怠惰の主

足立韋護

リスタートキャンパスライフ

────雑談を交わしながら郡山に連れられたのは、学園内にある一教室であった。

 自動ドアで開け放たれた教室には三十から四十ほどの生徒達がおり、一斉にこちらを向いた。皆同様に俺や郡山と同じ制服を身に纏い、特別個性的でも没個性でもない面々が目を丸くしていた。

「へ、編入生……?」

 誰かが呟いた途端、教室は静まり返った。郡山は俺の背中をぱしぱしと叩いてから教壇に向かった。小さな身長に合わせて足場が用意されており、そこに登壇した郡山は落ち着いた声で皆に言い放った。

「皆さんの期待通り、今日は編入生を連れてきました。創ちゃん、自己紹介できる?」

「あー。えっと、御影創一です。訳あって編入することになりました。よろしくお願いします」

「はい、みんな拍手ー!」

 ぱらぱらと拍手されたあと、郡山が続けて生徒らに案内した。

「今日は午後から特殊戦技をするからね。午前中はその練習時間にしておくから、頑張るんだよー」

 静まり返っていた生徒らの顔が更に強張った。それが何を意味するか知る由もないが、とにかく、普通ではないことだけはわかる。

「よし、じゃあ創ちゃんの席は、あそこ!」

 指差された先は、教室の最奥右手窓際であった。空席がいくつかあったが、そこに詰めて座るよう郡山から指示された。
 授業も決まっているし、席も決まっている。俺のいた大学とは形態が異なるようで、どちらかといえば高等学校の形態に似通っているようだ。

「他に連絡事項はないよ。創ちゃん、昼まで学園内を自由に見回っていいからね。昼ご飯食べ終わったら、ここの教室に来るように。良いね?」

 郡山は「では」と教室を後にした。
 待て、野に放つのが早くはないか。周囲の視線が絡みつくようにして俺へと向けられている。この状況……非常に面倒な事になったと感じる。

「よっす!」

 そんな状況を打開したのが、じっとりとしたクラスの中でも若干砕けた雰囲気であり、俺の前席に座る、金髪を立たせた男であった。
 軽快な挨拶と八重歯を備えた白い歯を見せ、爽やかさで押し潰されそうになるほどのオーラを放っている。

「ああ、よろしく」

「俺の名前は堂前奏太どうまえそうた。ソーちゃん同士、仲良くしような!」

 正直に言おう。苦手なタイプである。馴れ馴れしいし、爽やかすぎるし、近いし、眩しい。こういう奴らは知らんのだろう。日差しが強いほど影はより濃くなるのだ。苦しい、爽やかさで圧死してしまいそうだ。
 だが堂前がこの空間に馴染ませてくれたおかげで、皆からの視線もだいぶ少なくなった。

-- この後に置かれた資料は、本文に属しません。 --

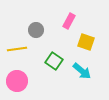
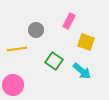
pink circle: moved 4 px left, 4 px down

「一つ聞きたいんだが、編入生というのはそんなに珍しいものなのか」

 堂前はそれを聞き、手足をせわしなくバタつかせながら笑って見せた。
 せっかく馴染んだ空間も、俺の一言でまたピリついた空気に変化した、気がした。

「だってここは、全国でも粒揃いのエリートだけが通える学園なんだよ。小学部に入るのだって、中学部や高等部に上がるのだって血の滲む努力が必要になるわけだ」

 堂前は瞳を輝かせながら得意げに話しを続けた。

「それが、ただでさえ編入が日本最難関とされてる学園の、最高学府の大学部に転入ともなれば、そりゃみんなスゲーってなるに決まってるって!」

 俺は深々とため息をついた。よりにもよって日本一厄介な学園に来てしまっているではないか。

「何より、毎期の学科と特殊戦技の総合評価で最下位になった人は、退学になる校則がある。だからライバルが増えた、なんて思う奴も多いんだろうな。ま、何はともあれ、これからよろしく頼むな」

 かくして、俺のキャンパスライフは不覚にも再スタートしてしまったのである。